“Was not their mistake once more bred of the life of slavery that they had been living?—a life which was always looking upon everything, except mankind, animate and inanimate—‘nature,’ as people used to call it—as one thing, and mankind as another, it was natural to people thinking in this way, that they should try to make ‘nature’ their slave, since they thought ‘nature’ was something outside them” — William Morris


Saturday, November 3, 2012

Sherryl Vint 4: The Mise-en-Scene of Things to Come (Underground Ecocriticism Keynote 2)

Q&A

Q: The lack of animals? Why?
A: Concern about us, whether we survive. None of them thought through things like other species. Technophilic strain of sci fi. "The human race must continue on forever" etc. Also there is an elegiac imagination. Refugees of environmental damage. Traumatized children and Inuit ice sculptures. Another one, like a fairy tale. Has to do with absence of water. Rabbit in a cage, girl steals her water.
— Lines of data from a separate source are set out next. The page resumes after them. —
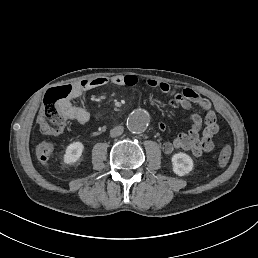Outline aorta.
I'll list each match as a JSON object with an SVG mask.
<instances>
[{"label": "aorta", "mask_w": 258, "mask_h": 258, "mask_svg": "<svg viewBox=\"0 0 258 258\" xmlns=\"http://www.w3.org/2000/svg\"><path fill=\"white\" fill-rule=\"evenodd\" d=\"M150 123V115L143 109L136 110L127 119V127L132 133H142Z\"/></svg>", "instance_id": "aorta-1"}]
</instances>
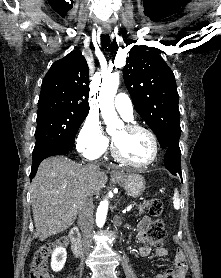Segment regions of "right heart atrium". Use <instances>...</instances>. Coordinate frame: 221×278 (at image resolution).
<instances>
[{"label":"right heart atrium","mask_w":221,"mask_h":278,"mask_svg":"<svg viewBox=\"0 0 221 278\" xmlns=\"http://www.w3.org/2000/svg\"><path fill=\"white\" fill-rule=\"evenodd\" d=\"M108 143V138L105 136L98 118L88 115L76 139L79 153L88 159L100 158L106 152Z\"/></svg>","instance_id":"obj_1"}]
</instances>
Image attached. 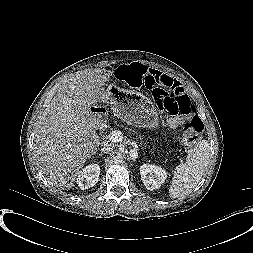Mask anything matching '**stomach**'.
<instances>
[{"mask_svg": "<svg viewBox=\"0 0 253 253\" xmlns=\"http://www.w3.org/2000/svg\"><path fill=\"white\" fill-rule=\"evenodd\" d=\"M100 101L107 102L117 117L130 125L143 128L158 127V112L144 95L109 86Z\"/></svg>", "mask_w": 253, "mask_h": 253, "instance_id": "1", "label": "stomach"}]
</instances>
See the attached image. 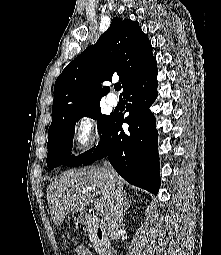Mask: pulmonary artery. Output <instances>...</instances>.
<instances>
[{"label":"pulmonary artery","instance_id":"e3ab8cb5","mask_svg":"<svg viewBox=\"0 0 221 255\" xmlns=\"http://www.w3.org/2000/svg\"><path fill=\"white\" fill-rule=\"evenodd\" d=\"M107 102L111 105V106H116L118 104V97L112 93L107 95Z\"/></svg>","mask_w":221,"mask_h":255}]
</instances>
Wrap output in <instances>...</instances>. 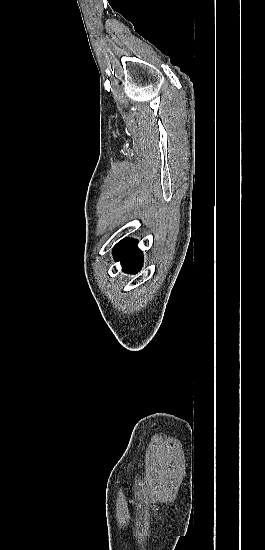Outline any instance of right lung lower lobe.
Instances as JSON below:
<instances>
[{"mask_svg":"<svg viewBox=\"0 0 265 550\" xmlns=\"http://www.w3.org/2000/svg\"><path fill=\"white\" fill-rule=\"evenodd\" d=\"M116 261L120 260L123 271L135 273L140 270L143 262L142 251L137 248V241L134 239L124 240L114 250Z\"/></svg>","mask_w":265,"mask_h":550,"instance_id":"1","label":"right lung lower lobe"}]
</instances>
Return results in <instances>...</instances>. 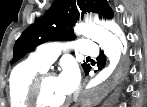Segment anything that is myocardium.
Returning <instances> with one entry per match:
<instances>
[{
	"mask_svg": "<svg viewBox=\"0 0 147 107\" xmlns=\"http://www.w3.org/2000/svg\"><path fill=\"white\" fill-rule=\"evenodd\" d=\"M54 76L55 75L53 72L49 70H44L34 78L28 92V103L30 107H65L70 103L69 99L55 105H50L43 101L42 99L43 84L47 79Z\"/></svg>",
	"mask_w": 147,
	"mask_h": 107,
	"instance_id": "obj_1",
	"label": "myocardium"
}]
</instances>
Q: Parallel between political ideology and tech? Liberal?
A: Far less in film on natural world associated with future. The liberal sf imagination overcomes human–human relationships. What it has in common with the conservative strain is the transcendence of nature. "We are too primitive."
Q: Battlestar Galactica. We can't trust tech.
A: I do see this as a concern, especially the conclusion. "Human inventions might turn on us." Going back to Earth and jump start civilization at the end of the series.
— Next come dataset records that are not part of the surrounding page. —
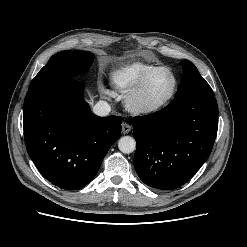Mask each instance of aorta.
<instances>
[{"label":"aorta","mask_w":247,"mask_h":247,"mask_svg":"<svg viewBox=\"0 0 247 247\" xmlns=\"http://www.w3.org/2000/svg\"><path fill=\"white\" fill-rule=\"evenodd\" d=\"M118 148L122 153L130 154L136 148L135 139L131 136H124L118 141Z\"/></svg>","instance_id":"aorta-1"}]
</instances>
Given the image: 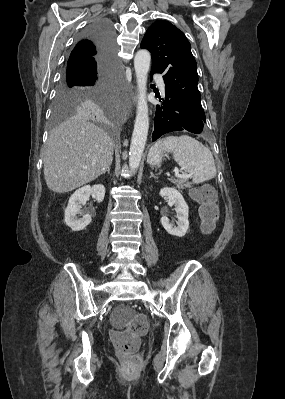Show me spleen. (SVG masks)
Listing matches in <instances>:
<instances>
[{"label": "spleen", "instance_id": "spleen-1", "mask_svg": "<svg viewBox=\"0 0 285 399\" xmlns=\"http://www.w3.org/2000/svg\"><path fill=\"white\" fill-rule=\"evenodd\" d=\"M155 147H161L173 153L174 160L199 184L216 176L213 155L208 147L188 135L167 137L159 141Z\"/></svg>", "mask_w": 285, "mask_h": 399}]
</instances>
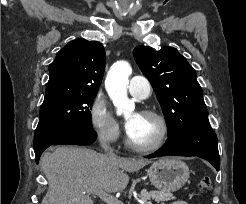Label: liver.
Returning a JSON list of instances; mask_svg holds the SVG:
<instances>
[{
	"instance_id": "6515ba94",
	"label": "liver",
	"mask_w": 246,
	"mask_h": 204,
	"mask_svg": "<svg viewBox=\"0 0 246 204\" xmlns=\"http://www.w3.org/2000/svg\"><path fill=\"white\" fill-rule=\"evenodd\" d=\"M150 161L128 159L97 153L88 148L56 147L41 159V168L49 188L41 204H94V187L109 193L124 190L129 183L127 172L143 168Z\"/></svg>"
}]
</instances>
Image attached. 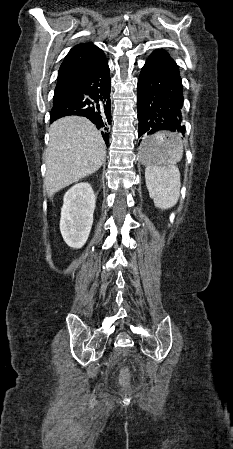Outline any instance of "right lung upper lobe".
<instances>
[{"mask_svg":"<svg viewBox=\"0 0 233 449\" xmlns=\"http://www.w3.org/2000/svg\"><path fill=\"white\" fill-rule=\"evenodd\" d=\"M106 61L102 49L89 43L74 46L66 55L58 72L55 90L81 79Z\"/></svg>","mask_w":233,"mask_h":449,"instance_id":"cb5924a9","label":"right lung upper lobe"}]
</instances>
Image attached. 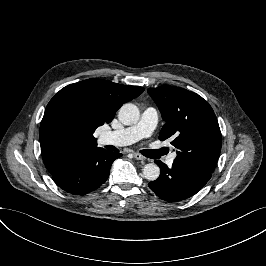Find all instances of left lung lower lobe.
I'll return each mask as SVG.
<instances>
[{"mask_svg": "<svg viewBox=\"0 0 266 266\" xmlns=\"http://www.w3.org/2000/svg\"><path fill=\"white\" fill-rule=\"evenodd\" d=\"M161 174L149 187L160 198L168 202H178L195 195L211 178L210 171L197 165L176 161L171 168L157 160Z\"/></svg>", "mask_w": 266, "mask_h": 266, "instance_id": "obj_1", "label": "left lung lower lobe"}]
</instances>
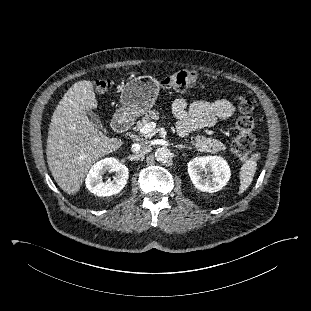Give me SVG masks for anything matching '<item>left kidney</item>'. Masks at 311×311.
<instances>
[{
	"mask_svg": "<svg viewBox=\"0 0 311 311\" xmlns=\"http://www.w3.org/2000/svg\"><path fill=\"white\" fill-rule=\"evenodd\" d=\"M188 174L195 187L204 192L221 190L230 179V168L220 156L196 157L188 163Z\"/></svg>",
	"mask_w": 311,
	"mask_h": 311,
	"instance_id": "1",
	"label": "left kidney"
}]
</instances>
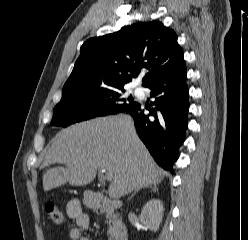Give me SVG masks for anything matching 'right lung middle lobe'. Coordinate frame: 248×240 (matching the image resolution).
I'll return each instance as SVG.
<instances>
[{
	"label": "right lung middle lobe",
	"instance_id": "obj_1",
	"mask_svg": "<svg viewBox=\"0 0 248 240\" xmlns=\"http://www.w3.org/2000/svg\"><path fill=\"white\" fill-rule=\"evenodd\" d=\"M124 89H63L62 99L53 110L51 125L66 127L91 118L120 113L136 104L124 97Z\"/></svg>",
	"mask_w": 248,
	"mask_h": 240
}]
</instances>
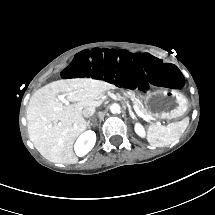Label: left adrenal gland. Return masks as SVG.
Instances as JSON below:
<instances>
[{
  "instance_id": "1",
  "label": "left adrenal gland",
  "mask_w": 215,
  "mask_h": 215,
  "mask_svg": "<svg viewBox=\"0 0 215 215\" xmlns=\"http://www.w3.org/2000/svg\"><path fill=\"white\" fill-rule=\"evenodd\" d=\"M129 115H130V117H131L132 119L137 120L136 115L132 112V110H131V109H129Z\"/></svg>"
}]
</instances>
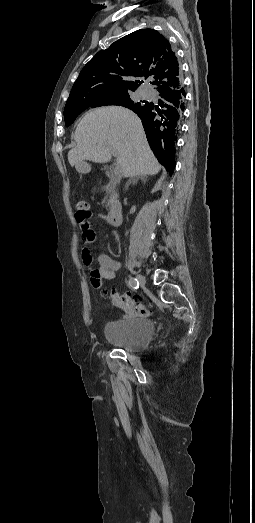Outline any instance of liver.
Masks as SVG:
<instances>
[{
    "instance_id": "6515ba94",
    "label": "liver",
    "mask_w": 255,
    "mask_h": 523,
    "mask_svg": "<svg viewBox=\"0 0 255 523\" xmlns=\"http://www.w3.org/2000/svg\"><path fill=\"white\" fill-rule=\"evenodd\" d=\"M72 140L76 146L68 152V160L80 174H87L83 172L84 160L106 164L113 152L124 178L154 176L161 170L140 118L127 108L107 106L91 110L80 120Z\"/></svg>"
}]
</instances>
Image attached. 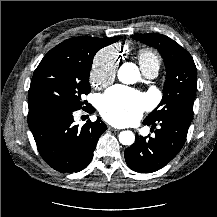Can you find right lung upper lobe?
I'll return each instance as SVG.
<instances>
[{
  "mask_svg": "<svg viewBox=\"0 0 217 217\" xmlns=\"http://www.w3.org/2000/svg\"><path fill=\"white\" fill-rule=\"evenodd\" d=\"M120 37H111V38H94L88 36H80L75 38H70L59 45H57L55 50H71V51H81L85 50L88 45H96L100 49L104 46L110 45L114 42H117Z\"/></svg>",
  "mask_w": 217,
  "mask_h": 217,
  "instance_id": "1",
  "label": "right lung upper lobe"
}]
</instances>
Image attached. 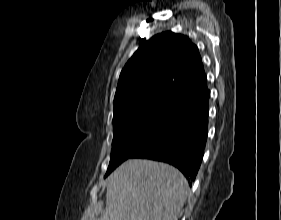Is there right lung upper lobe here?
Listing matches in <instances>:
<instances>
[{
    "label": "right lung upper lobe",
    "mask_w": 281,
    "mask_h": 220,
    "mask_svg": "<svg viewBox=\"0 0 281 220\" xmlns=\"http://www.w3.org/2000/svg\"><path fill=\"white\" fill-rule=\"evenodd\" d=\"M208 91L198 48L187 36L167 31L144 41L122 69L113 121L127 116H170Z\"/></svg>",
    "instance_id": "right-lung-upper-lobe-1"
}]
</instances>
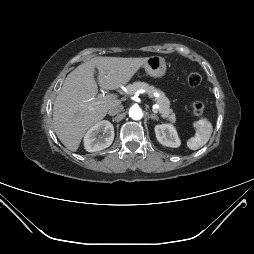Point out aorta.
I'll return each mask as SVG.
<instances>
[{"label":"aorta","mask_w":254,"mask_h":254,"mask_svg":"<svg viewBox=\"0 0 254 254\" xmlns=\"http://www.w3.org/2000/svg\"><path fill=\"white\" fill-rule=\"evenodd\" d=\"M129 116L134 120H139L142 118V110L138 106H132L129 110Z\"/></svg>","instance_id":"762f6f07"}]
</instances>
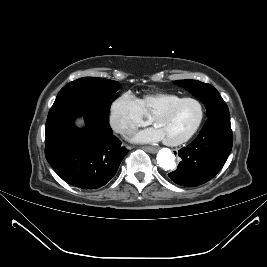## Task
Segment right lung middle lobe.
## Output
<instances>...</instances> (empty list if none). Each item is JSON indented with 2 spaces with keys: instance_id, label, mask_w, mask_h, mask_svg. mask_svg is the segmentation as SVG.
Here are the masks:
<instances>
[{
  "instance_id": "dd1d6c3e",
  "label": "right lung middle lobe",
  "mask_w": 267,
  "mask_h": 267,
  "mask_svg": "<svg viewBox=\"0 0 267 267\" xmlns=\"http://www.w3.org/2000/svg\"><path fill=\"white\" fill-rule=\"evenodd\" d=\"M116 81L84 77L72 81L58 93L48 118L70 109L95 112L109 119L111 102L116 99L120 88Z\"/></svg>"
}]
</instances>
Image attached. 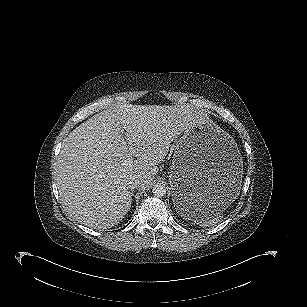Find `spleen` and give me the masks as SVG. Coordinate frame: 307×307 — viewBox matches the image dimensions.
I'll return each mask as SVG.
<instances>
[{"label":"spleen","instance_id":"3e777b00","mask_svg":"<svg viewBox=\"0 0 307 307\" xmlns=\"http://www.w3.org/2000/svg\"><path fill=\"white\" fill-rule=\"evenodd\" d=\"M222 218H223L222 211L212 214L209 212L201 211V213H198L197 215L194 216L192 221H194L196 224H198L201 227H210L218 223Z\"/></svg>","mask_w":307,"mask_h":307}]
</instances>
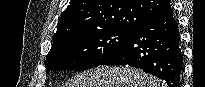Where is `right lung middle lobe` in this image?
I'll use <instances>...</instances> for the list:
<instances>
[{
  "mask_svg": "<svg viewBox=\"0 0 205 87\" xmlns=\"http://www.w3.org/2000/svg\"><path fill=\"white\" fill-rule=\"evenodd\" d=\"M133 32L134 30L107 28L59 40L53 43L46 56V71L96 67L121 48Z\"/></svg>",
  "mask_w": 205,
  "mask_h": 87,
  "instance_id": "1",
  "label": "right lung middle lobe"
}]
</instances>
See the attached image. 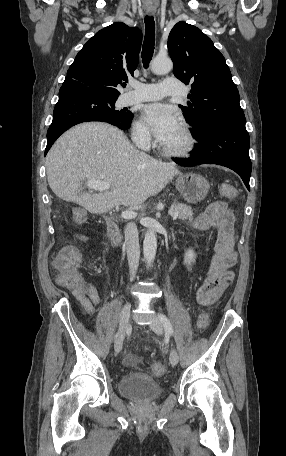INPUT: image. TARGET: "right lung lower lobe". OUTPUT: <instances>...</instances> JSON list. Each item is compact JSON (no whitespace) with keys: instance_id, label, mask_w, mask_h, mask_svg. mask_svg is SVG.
Here are the masks:
<instances>
[{"instance_id":"1","label":"right lung lower lobe","mask_w":286,"mask_h":456,"mask_svg":"<svg viewBox=\"0 0 286 456\" xmlns=\"http://www.w3.org/2000/svg\"><path fill=\"white\" fill-rule=\"evenodd\" d=\"M105 99L95 92L76 85H63L59 91V100L53 112V121L47 131L45 155L55 140L70 127L88 121H102L128 129L130 124L122 125L108 121L100 115L99 109Z\"/></svg>"}]
</instances>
Q: How much the technoscience relates to the desire for other planets? What about Dune? Natives defending use of native species?
A: The disappointment of Mars. Early SF was a continuation of colonial fiction. Dune is not anti tech. It foregrounds the idea of an ecosystem. There is a lot of tech around that. Living with limited resources. Consistent with Kim Stanley Robinson. Anarcho-primitivism. Palaeolithic living with tech.
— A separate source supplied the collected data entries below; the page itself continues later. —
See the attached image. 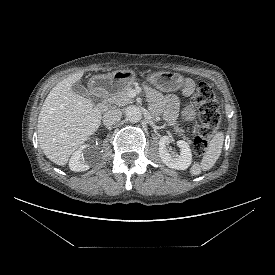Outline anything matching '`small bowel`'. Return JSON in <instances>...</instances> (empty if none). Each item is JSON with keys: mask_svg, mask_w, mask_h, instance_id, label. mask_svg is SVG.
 <instances>
[{"mask_svg": "<svg viewBox=\"0 0 275 275\" xmlns=\"http://www.w3.org/2000/svg\"><path fill=\"white\" fill-rule=\"evenodd\" d=\"M194 91V83L192 80L185 79L183 81V93L185 96H190ZM147 94L150 100L158 108H161L165 117L169 122H174L178 111V100L175 96L169 95L160 97L156 91L147 87Z\"/></svg>", "mask_w": 275, "mask_h": 275, "instance_id": "small-bowel-1", "label": "small bowel"}]
</instances>
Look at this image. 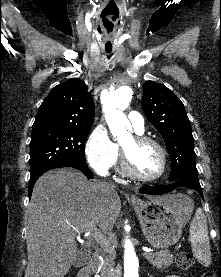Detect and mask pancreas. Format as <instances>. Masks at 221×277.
Returning a JSON list of instances; mask_svg holds the SVG:
<instances>
[{
  "mask_svg": "<svg viewBox=\"0 0 221 277\" xmlns=\"http://www.w3.org/2000/svg\"><path fill=\"white\" fill-rule=\"evenodd\" d=\"M107 255H105L104 263L100 270L98 277H118L114 272L115 266V250L113 244L109 242L108 246L104 248ZM174 256L168 250L161 251L158 255L149 257L148 261L153 267L158 269L167 268L173 264Z\"/></svg>",
  "mask_w": 221,
  "mask_h": 277,
  "instance_id": "1",
  "label": "pancreas"
}]
</instances>
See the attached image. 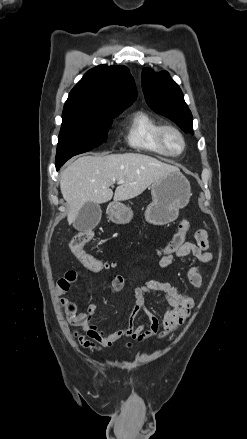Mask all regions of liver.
Instances as JSON below:
<instances>
[{
  "mask_svg": "<svg viewBox=\"0 0 247 439\" xmlns=\"http://www.w3.org/2000/svg\"><path fill=\"white\" fill-rule=\"evenodd\" d=\"M179 168L139 153L83 156L68 165L60 175V189L68 205L67 220L75 221L86 202L102 204L113 197L110 189L123 181L114 193V201L140 195L156 180Z\"/></svg>",
  "mask_w": 247,
  "mask_h": 439,
  "instance_id": "6515ba94",
  "label": "liver"
}]
</instances>
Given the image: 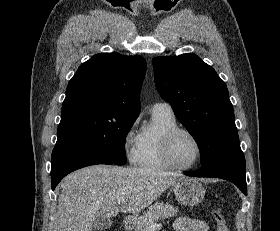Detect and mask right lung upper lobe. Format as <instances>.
<instances>
[{"label":"right lung upper lobe","mask_w":280,"mask_h":231,"mask_svg":"<svg viewBox=\"0 0 280 231\" xmlns=\"http://www.w3.org/2000/svg\"><path fill=\"white\" fill-rule=\"evenodd\" d=\"M146 61L139 55L100 53L80 65L69 81L61 120L90 117L135 119Z\"/></svg>","instance_id":"cb5924a9"}]
</instances>
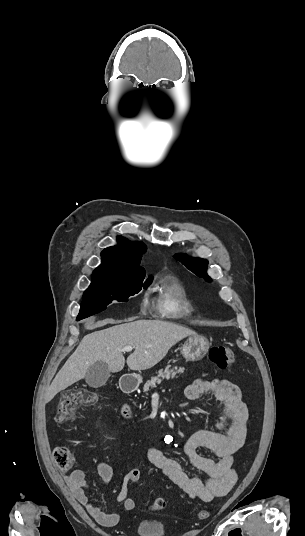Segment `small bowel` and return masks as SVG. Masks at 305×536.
Returning a JSON list of instances; mask_svg holds the SVG:
<instances>
[{"instance_id": "obj_1", "label": "small bowel", "mask_w": 305, "mask_h": 536, "mask_svg": "<svg viewBox=\"0 0 305 536\" xmlns=\"http://www.w3.org/2000/svg\"><path fill=\"white\" fill-rule=\"evenodd\" d=\"M214 395L221 404V416L215 423V430H198L183 443L174 438H165L164 443L173 449H181L189 462L206 477H190L182 465L174 458L165 455L158 447L147 450L148 461L163 472L175 485L180 487L191 499L211 502L217 497L227 495L237 482L233 468V457L244 444L248 435L249 414L242 399L240 389L225 379H196L185 389L187 400L194 401L202 395ZM202 448L212 453L216 459L197 453ZM97 472L104 484L113 477L111 466L100 462ZM65 481L74 497L85 507L89 515L103 527L118 524V513L103 512L88 496L89 486L83 469H75L65 476ZM116 500L122 502L123 510H134L136 503L128 497L127 475L123 479Z\"/></svg>"}]
</instances>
Q: Seed banking in many indigenous communities. Language of indigenous knowledge+technoscience. GMO detection packages.
A: The idea that science is the enemy not right. It's a particular kind of science. Indigenous Futures film project, University of Portland. Imagining a future with indigenous people in it. Afro-Futurism.

Q: Global Corporations and capitalism as hyperobjects. [This is not a question by me!] Do those mega corporations in sci fi. Individual finds a crack where they can hide and refuse or change system. "That was the first sin" going back to before pigs (of course we don't want to do that--Tim wrote slyly). Can the hyperobject resist being broken down by that binary?
A: Life Begins at Rewrirement is positive about corporations. Novel The Wind Up Girl.